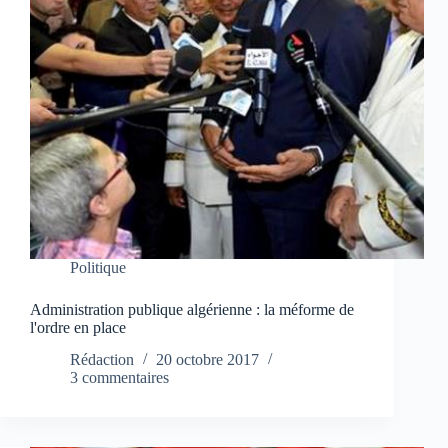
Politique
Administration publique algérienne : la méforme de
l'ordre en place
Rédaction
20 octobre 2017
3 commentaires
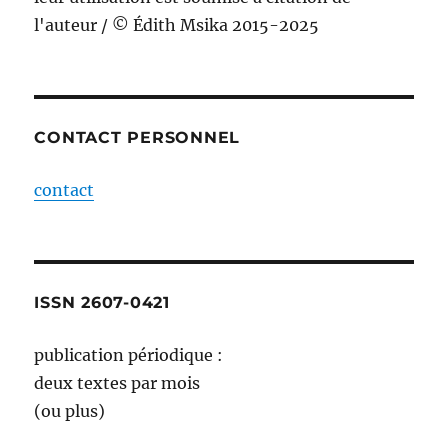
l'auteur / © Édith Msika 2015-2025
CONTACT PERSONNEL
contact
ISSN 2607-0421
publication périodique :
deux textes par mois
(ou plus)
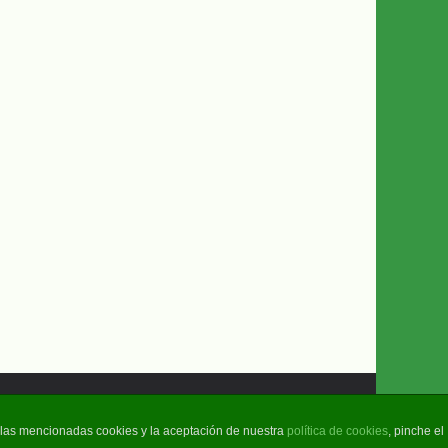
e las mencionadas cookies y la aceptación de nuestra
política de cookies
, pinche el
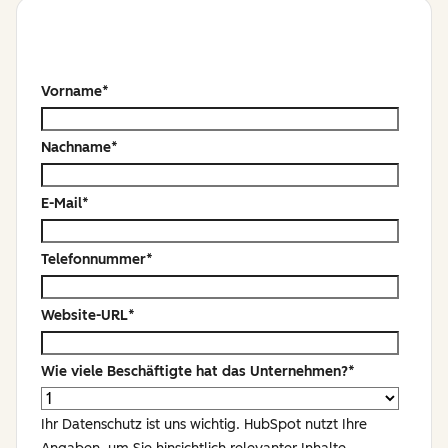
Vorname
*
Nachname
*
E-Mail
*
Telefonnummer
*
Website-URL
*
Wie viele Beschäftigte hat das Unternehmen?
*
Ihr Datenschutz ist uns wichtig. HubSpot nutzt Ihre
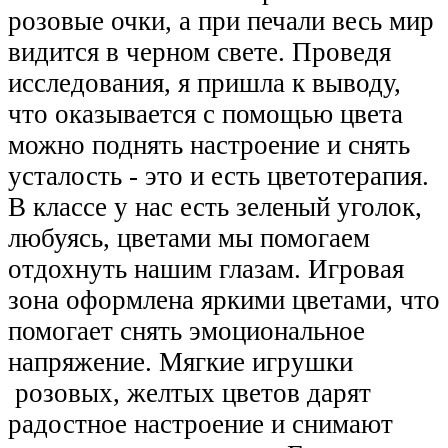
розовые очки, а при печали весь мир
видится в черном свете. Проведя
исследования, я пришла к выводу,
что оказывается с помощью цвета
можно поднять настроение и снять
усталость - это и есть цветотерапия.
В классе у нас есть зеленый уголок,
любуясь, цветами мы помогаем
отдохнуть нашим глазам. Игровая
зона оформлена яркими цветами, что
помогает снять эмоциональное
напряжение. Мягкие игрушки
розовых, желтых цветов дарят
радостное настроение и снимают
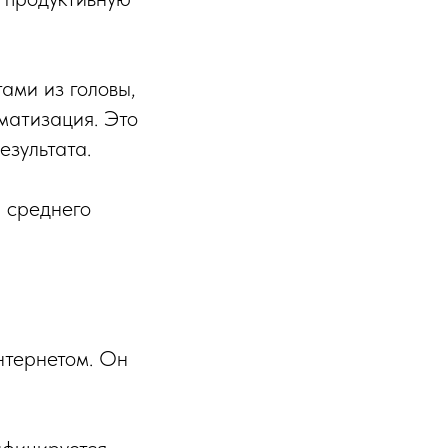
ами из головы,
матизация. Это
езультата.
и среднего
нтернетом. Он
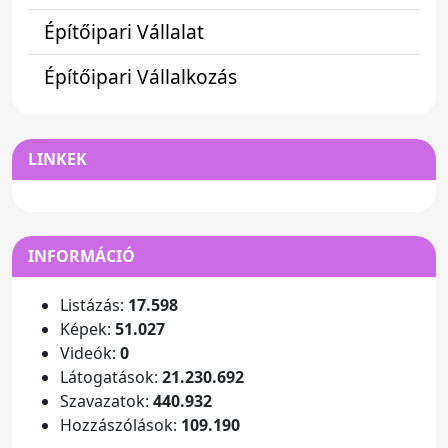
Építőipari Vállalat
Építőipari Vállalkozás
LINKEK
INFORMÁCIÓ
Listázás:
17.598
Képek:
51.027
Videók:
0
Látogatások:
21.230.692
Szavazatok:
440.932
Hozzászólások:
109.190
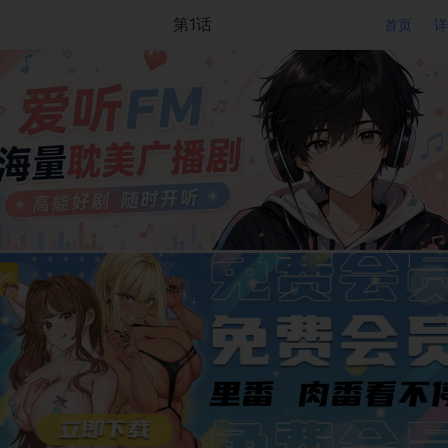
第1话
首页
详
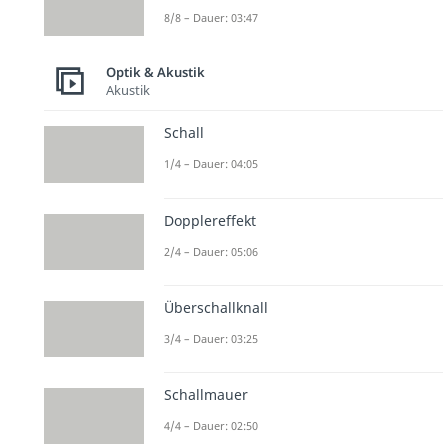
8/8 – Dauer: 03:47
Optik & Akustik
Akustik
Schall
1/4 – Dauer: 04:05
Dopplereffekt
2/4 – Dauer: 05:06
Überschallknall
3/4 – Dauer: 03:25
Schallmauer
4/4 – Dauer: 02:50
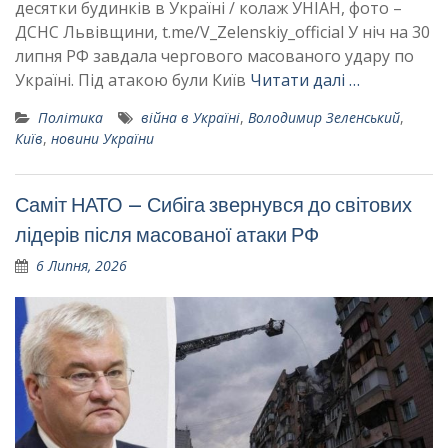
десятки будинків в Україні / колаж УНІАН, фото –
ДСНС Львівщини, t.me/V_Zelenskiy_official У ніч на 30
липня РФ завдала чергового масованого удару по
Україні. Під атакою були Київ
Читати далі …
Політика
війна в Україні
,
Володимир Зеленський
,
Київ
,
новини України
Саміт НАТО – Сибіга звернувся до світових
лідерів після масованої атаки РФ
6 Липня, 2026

* * * * *

THE TASK: Output each of the lines above exactly, apart from the images.

EXPECTED ANSWER:
Politique
Administration publique algérienne : la méforme de
l'ordre en place
Rédaction
20 octobre 2017
3 commentaires
l'auteur / © Édith Msika 2015-2025
CONTACT PERSONNEL
contact
ISSN 2607-0421
publication périodique :
deux textes par mois
(ou plus)
e las mencionadas cookies y la aceptación de nuestra
política de cookies
, pinche el
Vorname
*
Nachname
*
E-Mail
*
Telefonnummer
*
Website-URL
*
Wie viele Beschäftigte hat das Unternehmen?
*
Ihr Datenschutz ist uns wichtig. HubSpot nutzt Ihre
розовые очки, а при печали весь мир
видится в черном свете. Проведя
исследования, я пришла к выводу,
что оказывается с помощью цвета
можно поднять настроение и снять
усталость - это и есть цветотерапия.
В классе у нас есть зеленый уголок,
любуясь, цветами мы помогаем
отдохнуть нашим глазам. Игровая
зона оформлена яркими цветами, что
помогает снять эмоциональное
напряжение. Мягкие игрушки
розовых, желтых цветов дарят
радостное настроение и снимают
ами из головы,
матизация. Это
езультата.
и среднего
нтернетом. Он
Építőipari Vállalat
Építőipari Vállalkozás
LINKEK
INFORMÁCIÓ
Listázás:
17.598
Képek:
51.027
Videók:
0
Látogatások:
21.230.692
Szavazatok:
440.932
Hozzászólások:
109.190
第1话
首页
详
8/8 – Dauer: 03:47
Optik & Akustik
Akustik
Schall
1/4 – Dauer: 04:05
Dopplereffekt
2/4 – Dauer: 05:06
Überschallknall
3/4 – Dauer: 03:25
Schallmauer
4/4 – Dauer: 02:50
десятки будинків в Україні / колаж УНІАН, фото –
ДСНС Львівщини, t.me/V_Zelenskiy_official У ніч на 30
липня РФ завдала чергового масованого удару по
Україні. Під атакою були Київ
Читати далі …
Політика
війна в Україні
,
Володимир Зеленський
,
Київ
,
новини України
Саміт НАТО – Сибіга звернувся до світових
лідерів після масованої атаки РФ
6 Липня, 2026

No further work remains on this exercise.